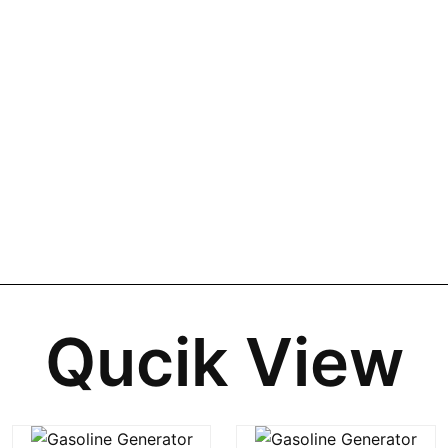
Qucik View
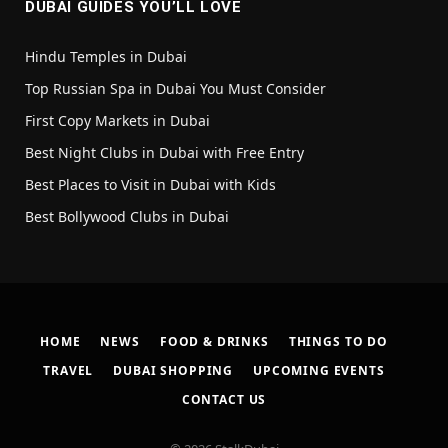
DUBAI GUIDES YOU’LL LOVE
Hindu Temples in Dubai
Top Russian Spa in Dubai You Must Consider
First Copy Markets in Dubai
Best Night Clubs in Dubai with Free Entry
Best Places to Visit in Dubai with Kids
Best Bollywood Clubs in Dubai
HOME
NEWS
FOOD & DRINKS
THINGS TO DO
TRAVEL
DUBAI SHOPPING
UPCOMING EVENTS
CONTACT US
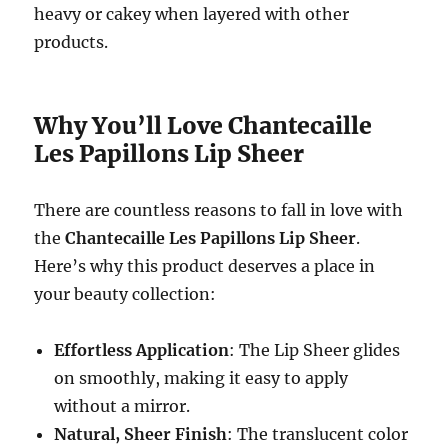
heavy or cakey when layered with other
products.
Why You’ll Love Chantecaille
Les Papillons Lip Sheer
There are countless reasons to fall in love with
the
Chantecaille Les Papillons Lip Sheer
.
Here’s why this product deserves a place in
your beauty collection:
Effortless Application
: The Lip Sheer glides
on smoothly, making it easy to apply
without a mirror.
Natural, Sheer Finish
: The translucent color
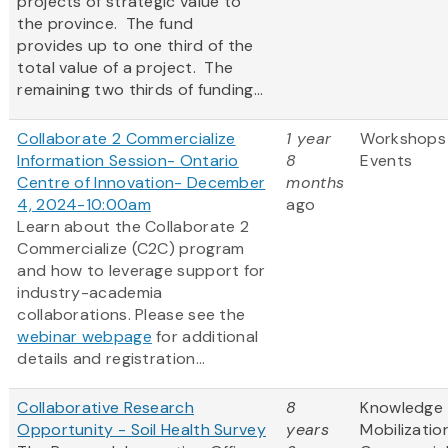
projects of strategic value to
the province. The fund
provides up to one third of the
total value of a project. The
remaining two thirds of funding...
Collaborate 2 Commercialize
1 year
Workshops
Information Session- Ontario
8
Events
Centre of Innovation- December
months
4, 2024-10:00am
ago
Learn about the Collaborate 2
Commercialize (C2C) program
and how to leverage support for
industry-academia
collaborations. Please see the
webinar webpage
for additional
details and registration...
Collaborative Research
8
Knowledge
Opportunity - Soil Health Survey
years
Mobilizatio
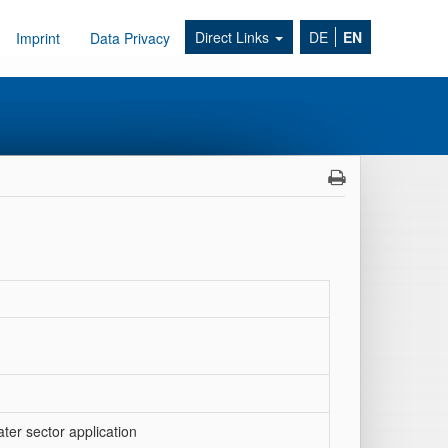
Direct Links
DE
EN
Imprint
Data Privacy
er sector application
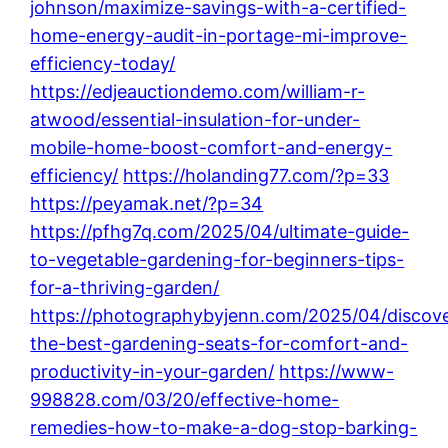
johnson/maximize-savings-with-a-certified-
home-energy-audit-in-portage-mi-improve-
efficiency-today/
https://edjeauctiondemo.com/william-r-
atwood/essential-insulation-for-under-
mobile-home-boost-comfort-and-energy-
efficiency/
https://holanding77.com/?p=33
https://peyamak.net/?p=34
https://pfhg7q.com/2025/04/ultimate-guide-
to-vegetable-gardening-for-beginners-tips-
for-a-thriving-garden/
https://photographybyjenn.com/2025/04/discove
the-best-gardening-seats-for-comfort-and-
productivity-in-your-garden/
https://www-
998828.com/03/20/effective-home-
remedies-how-to-make-a-dog-stop-barking-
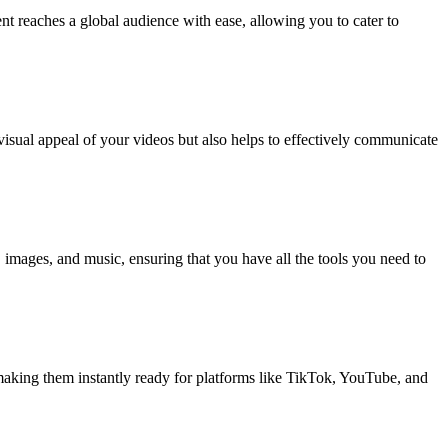
ent reaches a global audience with ease, allowing you to cater to
 visual appeal of your videos but also helps to effectively communicate
t, images, and music, ensuring that you have all the tools you need to
, making them instantly ready for platforms like TikTok, YouTube, and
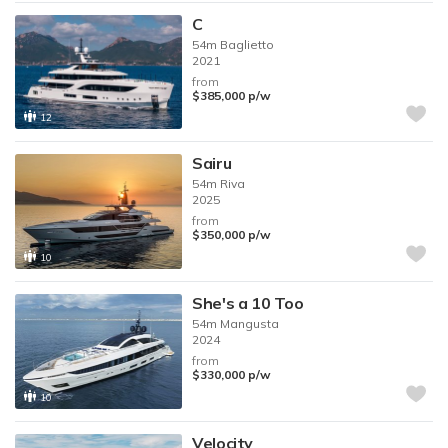
C
54m
Baglietto
2021
from
$385,000
p/w
12
Sairu
54m
Riva
2025
from
$350,000
p/w
10
She's a 10 Too
54m
Mangusta
2024
from
$330,000
p/w
10
Velocity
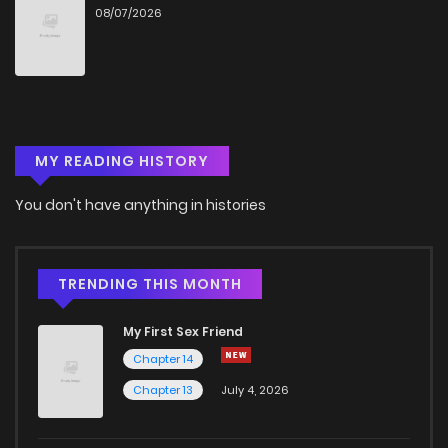
08/07/2026
MY READING HISTORY
You don't have anything in histories
TRENDING THIS MONTH
My First Sex Friend
Chapter 14
Chapter 13
July 4, 2026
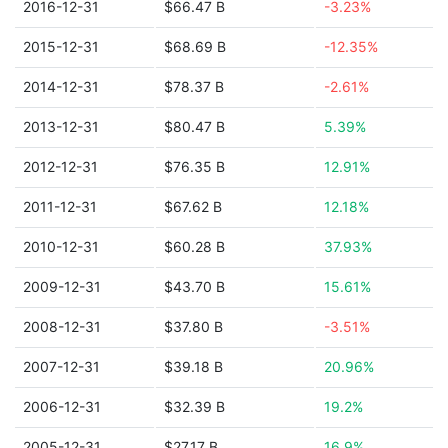
2016-12-31
$66.47 B
-3.23%
2015-12-31
$68.69 B
-12.35%
2014-12-31
$78.37 B
-2.61%
2013-12-31
$80.47 B
5.39%
2012-12-31
$76.35 B
12.91%
2011-12-31
$67.62 B
12.18%
2010-12-31
$60.28 B
37.93%
2009-12-31
$43.70 B
15.61%
2008-12-31
$37.80 B
-3.51%
2007-12-31
$39.18 B
20.96%
2006-12-31
$32.39 B
19.2%
2005-12-31
$27.17 B
16.9%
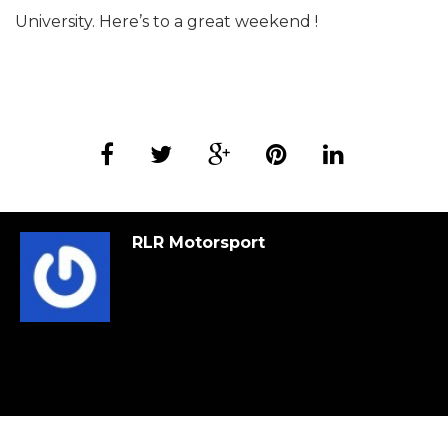
University. Here’s to a great weekend !
RLR Motorsport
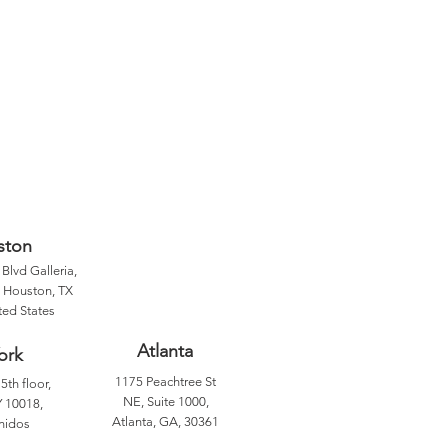
ston
Blvd Galleria,
, Houston, TX
ted States
Atlanta
ork
1175 Peachtree St
5th floor,
NE, Suite 1000,
 10018,
Atlanta, GA, 30361
nidos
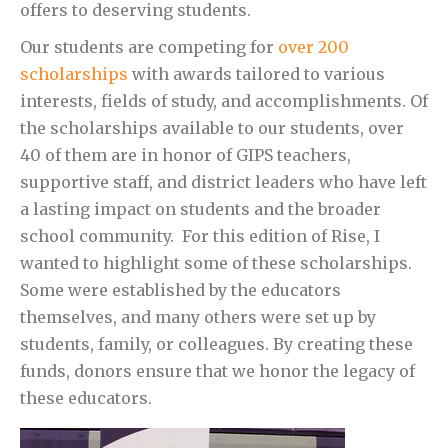
offers to deserving students.
Our students are competing for
over 200
scholarships
with awards tailored to various
interests, fields of study, and accomplishments. Of
the scholarships available to our students, over
40 of them are in honor of GIPS teachers,
supportive staff, and district leaders who have left
a lasting impact on students and the broader
school community. For this edition of Rise, I
wanted to highlight some of these scholarships.
Some were established by the educators
themselves, and many others were set up by
students, family, or colleagues. By creating these
funds, donors ensure that we honor the legacy of
these educators.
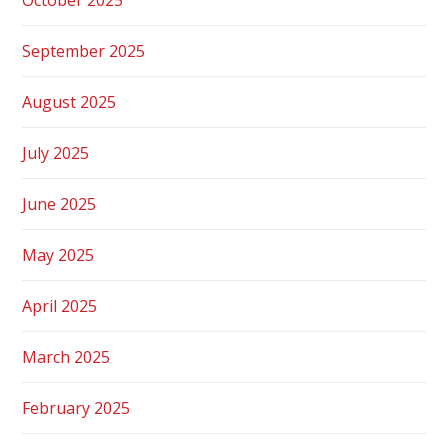
September 2025
August 2025
July 2025
June 2025
May 2025
April 2025
March 2025
February 2025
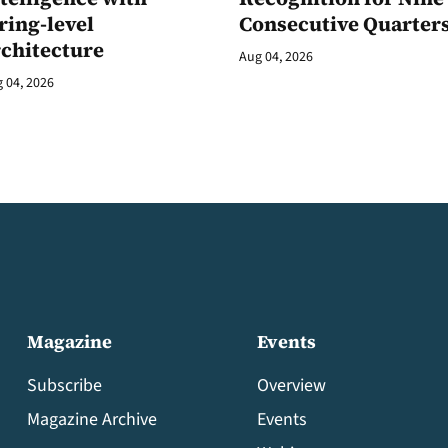
ring-level
Consecutive Quarter
rchitecture
Aug 04, 2026
 04, 2026
Magazine
Events
Subscribe
Overview
Magazine Archive
Events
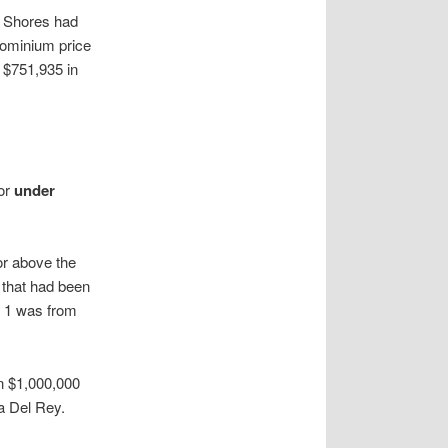
y Shores had
dominium price
m $751,935 in
or
under
or above the
 that had been
, 1 was from
n $1,000,000
a Del Rey.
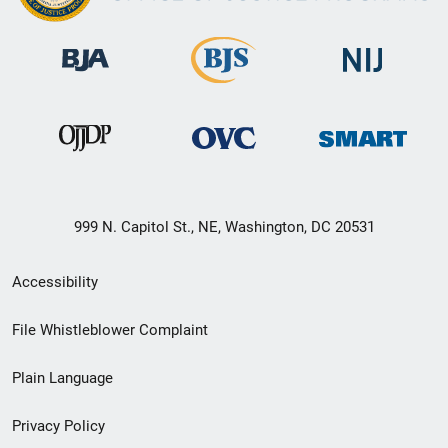
999 N. Capitol St., NE, Washington, DC 20531
Secondary
Accessibility
Footer
File Whistleblower Complaint
link
Plain Language
menu
Privacy Policy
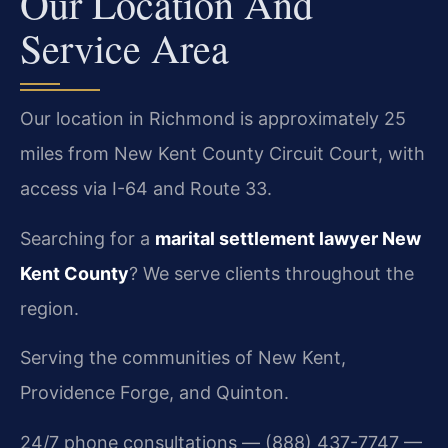
Our Location And
Service Area
Our location in Richmond is approximately 25
miles from New Kent County Circuit Court, with
access via I-64 and Route 33.
Searching for a
marital settlement lawyer New
Kent County
? We serve clients throughout the
region.
Serving the communities of New Kent,
Providence Forge, and Quinton.
24/7 phone consultations — (888) 437-7747 —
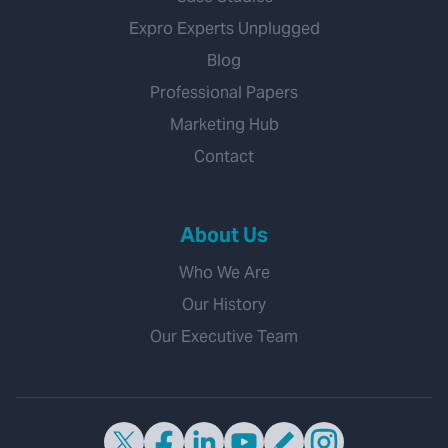
Expro Experts Unplugged
Blog
Professional Papers
Marketing Hub
Contact
About Us
Who We Are
Our History
Our Executive Team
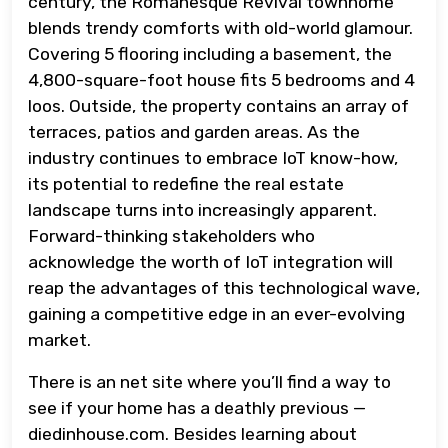
century, the Romanesque Revival townhome
blends trendy comforts with old-world glamour.
Covering 5 flooring including a basement, the
4,800-square-foot house fits 5 bedrooms and 4
loos. Outside, the property contains an array of
terraces, patios and garden areas. As the
industry continues to embrace IoT know-how,
its potential to redefine the real estate
landscape turns into increasingly apparent.
Forward-thinking stakeholders who
acknowledge the worth of IoT integration will
reap the advantages of this technological wave,
gaining a competitive edge in an ever-evolving
market.
There is an net site where you’ll find a way to
see if your home has a deathly previous —
diedinhouse.com. Besides learning about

§ TASK TO CARRY OUT
The answer is the lines above, word for word, from the first one through the one containing "visual appeal of"; it includes no pictures.

§ EXERCISE ANSWER
Qucik View
DUBAI GUIDES YOU’LL LOVE
Hindu Temples in Dubai
Top Russian Spa in Dubai You Must Consider
First Copy Markets in Dubai
Best Night Clubs in Dubai with Free Entry
Best Places to Visit in Dubai with Kids
Best Bollywood Clubs in Dubai
HOME
NEWS
FOOD & DRINKS
THINGS TO DO
TRAVEL
DUBAI SHOPPING
UPCOMING EVENTS
CONTACT US
heavy or cakey when layered with other
products.
Why You’ll Love Chantecaille
Les Papillons Lip Sheer
There are countless reasons to fall in love with
the
Chantecaille Les Papillons Lip Sheer
.
Here’s why this product deserves a place in
your beauty collection:
Effortless Application
: The Lip Sheer glides
on smoothly, making it easy to apply
without a mirror.
Natural, Sheer Finish
: The translucent color
projects of strategic value to
the province. The fund
provides up to one third of the
total value of a project. The
remaining two thirds of funding...
Collaborate 2 Commercialize
1 year
Workshops
Information Session- Ontario
8
Events
Centre of Innovation- December
months
4, 2024-10:00am
ago
Learn about the Collaborate 2
Commercialize (C2C) program
and how to leverage support for
industry-academia
collaborations. Please see the
webinar webpage
for additional
details and registration...
Collaborative Research
8
Knowledge
Opportunity - Soil Health Survey
years
Mobilizatio
Direct Links
DE
EN
Imprint
Data Privacy
er sector application
johnson/maximize-savings-with-a-certified-
home-energy-audit-in-portage-mi-improve-
efficiency-today/
https://edjeauctiondemo.com/william-r-
atwood/essential-insulation-for-under-
mobile-home-boost-comfort-and-energy-
efficiency/
https://holanding77.com/?p=33
https://peyamak.net/?p=34
https://pfhg7q.com/2025/04/ultimate-guide-
to-vegetable-gardening-for-beginners-tips-
for-a-thriving-garden/
https://photographybyjenn.com/2025/04/discove
the-best-gardening-seats-for-comfort-and-
productivity-in-your-garden/
https://www-
998828.com/03/20/effective-home-
remedies-how-to-make-a-dog-stop-barking-
ent reaches a global audience with ease, allowing you to cater to
 visual appeal of your videos but also helps to effectively communicate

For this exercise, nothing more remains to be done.